OPcache and validate_timestamps. Setting opcache.validate_timestamps=0 is correct in a container — the filesystem is immutable once the image is built. If you mount your source directory in development with a bind mount and use this setting, OPcache will serve stale code after you edit a file. Use a separate docker-compose.yml override for local dev that either removes the OPcache ini or sets validate_timestamps=1.

The COPY . . ordering matters. The COPY --from=composer-deps and COPY --from=node-assets instructions come after COPY . .. This means the production vendor directory from stage 1 overwrites anything that might have been in the source tree. If you forget .dockerignore and accidentally include a local vendor/ directory in the build context, the stage-1 copy still wins because it runs last.

BuildKit is on by default. Docker 23 and later — which includes all current Docker Desktop installs — have BuildKit enabled by default. You don't need DOCKER_BUILDKIT=1 anymore. BuildKit is what enables proper layer caching for multi-stage builds, including the --cache-from and --cache-to flags used in the GitHub Actions workflow below.

Debugging individual stages. If a build stage fails, you can target it directly:

docker build --target composer-deps -t debug-composer .
docker run --rm -it debug-composer sh

This drops you into the composer stage so you can inspect what was installed without building the full image.

Running migrations. Don't add an entrypoint that runs php artisan migrate — it will run on every container start, including during rolling deployments when multiple replicas are spinning up. Instead, run migrations as a separate pre-deployment job in your CI pipeline, or as a Kubernetes init container. Your zero-downtime deployment workflow is the right place for this.
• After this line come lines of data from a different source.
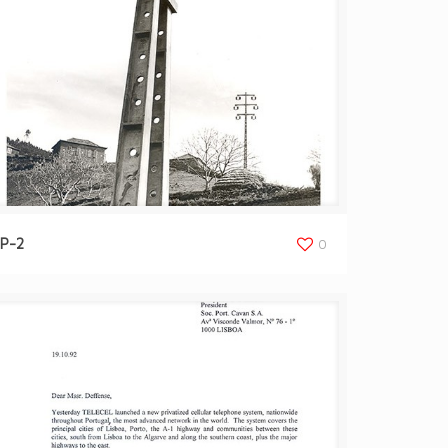
P-2
0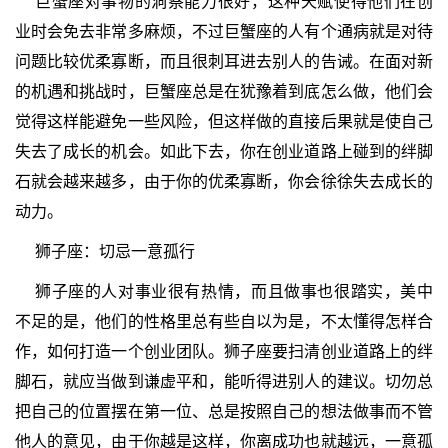
巨蟹座对事物的洞察能力很好，这种天赋使得他们在创
业时会免去非常多麻烦，不过巨蟹座的人有个通病就是对待
问题比较优柔寡断，而且很刺耳进去别人的告诫。在面对新
的机遇和挑战时，巨蟹座总是在犹豫着到底怎么做，他们会
觉得这样能避免一些风险，但这样做的直接后果就是使自己
失去了成长的机会。如此下去，你在创业道路上碰到的绊脚
石就会越来越多，由于你的优柔寡断，你会徐徐失去成长的
动力。
狮子座：切忌一意孤行
狮子座的人对事业很有热情，而且做事也很踏实，美中
不足的是，他们的性格里总有些自以为是，不太懂得怎样合
作，如何打造一个创业团队。狮子座要扫清创业道路上的绊
脚石，就应当做到谦虚平和，能听得进别人的建议。切勿总
把自己的位置摆在第一位、总是按照自己的想法做事而不管
他人的意见，由于你越是这样，你离成功也就越远，一意孤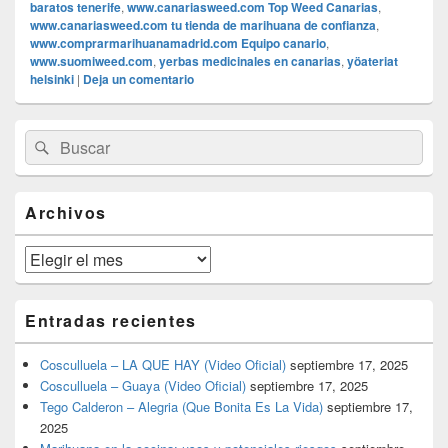
baratos tenerife
,
www.canariasweed.com Top Weed Canarias
,
www.canariasweed.com tu tienda de marihuana de confianza
,
www.comprarmarihuanamadrid.com Equipo canario
,
www.suomiweed.com
,
yerbas medicinales en canarias
,
yöateriat
helsinki
|
Deja un comentario
El
Buscar
Buscar
área
por:
de
widget
barra
Archivos
lateral
primaria
Archivos
Entradas recientes
Cosculluela – LA QUE HAY (Video Oficial)
septiembre 17, 2025
Cosculluela – Guaya (Video Oficial)
septiembre 17, 2025
Tego Calderon – Alegria (Que Bonita Es La Vida)
septiembre 17,
2025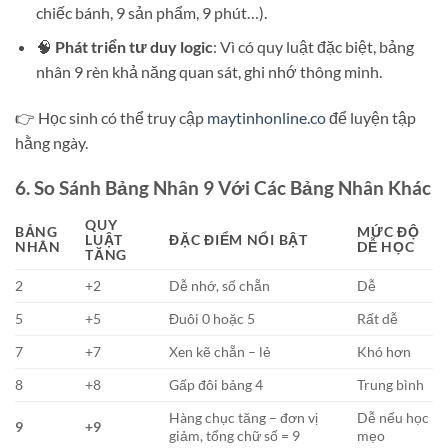
chiếc bánh, 9 sản phẩm, 9 phút…).
🧠
Phát triển tư duy logic
: Vì có quy luật đặc biệt, bảng
nhân 9 rèn khả năng quan sát, ghi nhớ thông minh.
👉 Học sinh có thể truy cập
maytinhonline.co
để luyện tập
hằng ngày.
6. So Sánh Bảng Nhân 9 Với Các Bảng Nhân Khác
QUY
BẢNG
MỨC ĐỘ
LUẬT
ĐẶC ĐIỂM NỔI BẬT
NHÂN
DỄ HỌC
TĂNG
2
+2
Dễ nhớ, số chẵn
Dễ
5
+5
Đuôi 0 hoặc 5
Rất dễ
7
+7
Xen kẽ chẵn – lẻ
Khó hơn
8
+8
Gấp đôi bảng 4
Trung bình
Hàng chục tăng – đơn vị
Dễ nếu học
9
+9
giảm, tổng chữ số = 9
mẹo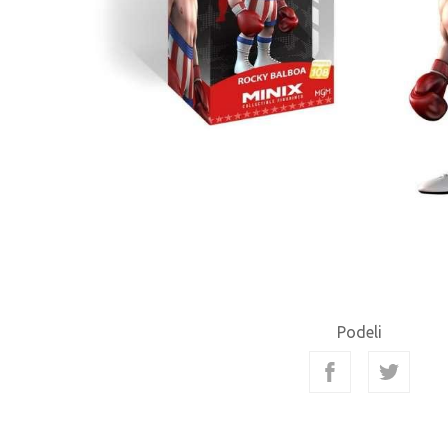
Podeli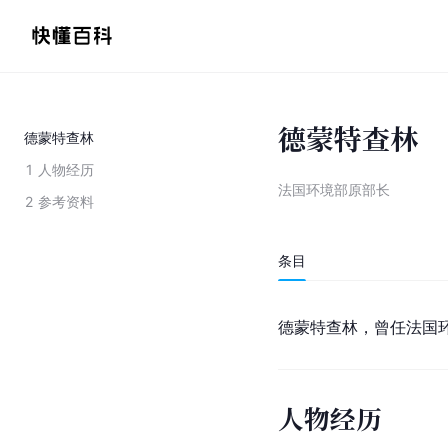
德蒙特查林
德蒙特查林
1
人物经历
法国环境部原部长
2
参考资料
条目
德蒙特查林，曾任法国
人物经历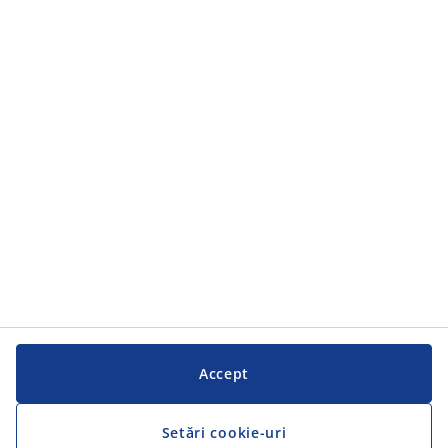
Accept
Setări cookie-uri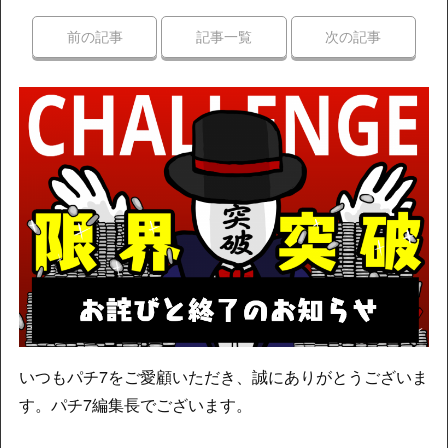
前の記事
記事一覧
次の記事
いつもパチ7をご愛顧いただき、誠にありがとうございま
す。パチ7編集長でございます。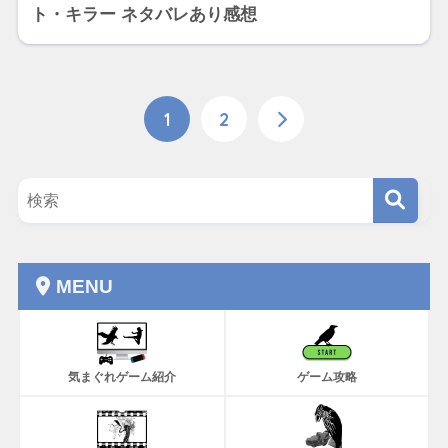
ト・キラー ネタバレあり感想
1
2
MENU
気まぐれゲーム紹介
ゲーム攻略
GitHub Actions: build and push to GHCR

This workflow builds on every push to main, tags the image with the commit SHA, and uses GitHub's layer cache to skip unchanged stages:

# .github/workflows/docker-build.yml
name: Build and push Docker image

on:
  push:
    branches: [main]

jobs:
  build:
    runs-on: ubuntu-latest
    permissions:
      contents: read
      packages: write

    steps:
      - uses: actions/checkout@v4

      - name: Log in to GHCR
        uses: docker/login-action@v4
        with:
          registry: ghcr.io
          username: ${{ github.actor }}
          password: ${{ secrets.GITHUB_TOKEN }}

      - name: Build and push
        uses: docker/build-push-action@v7
        with:
          context: .
          push: true
          tags: ghcr.io/${{ github.repository }}:${{ github.sha }}
          # Persist build cache between runs — skips unchanged stages
          cache-from: type=gha
          cache-to: type=gha,mode=max

The cache-from: type=gha line is where multi-stage builds really earn their keep in CI. The Composer and Node stages only rebuild when composer.lock or package-lock.json change. On a typical code-only push, both builder stages are cache hits and only the runtime stage reruns.

Image size results

Here are real numbers from a mid-size Laravel app — API-only, no Livewire:

The jump from single Alpine to multi-stage Alpine comes almost entirely from removing Composer, npm, Node.js, and all dev dependencies from the final layer.

Wrapping up

Add the Dockerfile and .dockerignore to your repo, plug the GitHub Actions workflow in, and your first multi-stage build will show you the real numbers. The pattern scales: if you add Redis extension or gd support later, add them to the docker-php-ext-install line in stage 3 and nothing else changes. If you're running Laravel Octane, the FrankenPHP base image is worth revisiting — but that deserves its own article.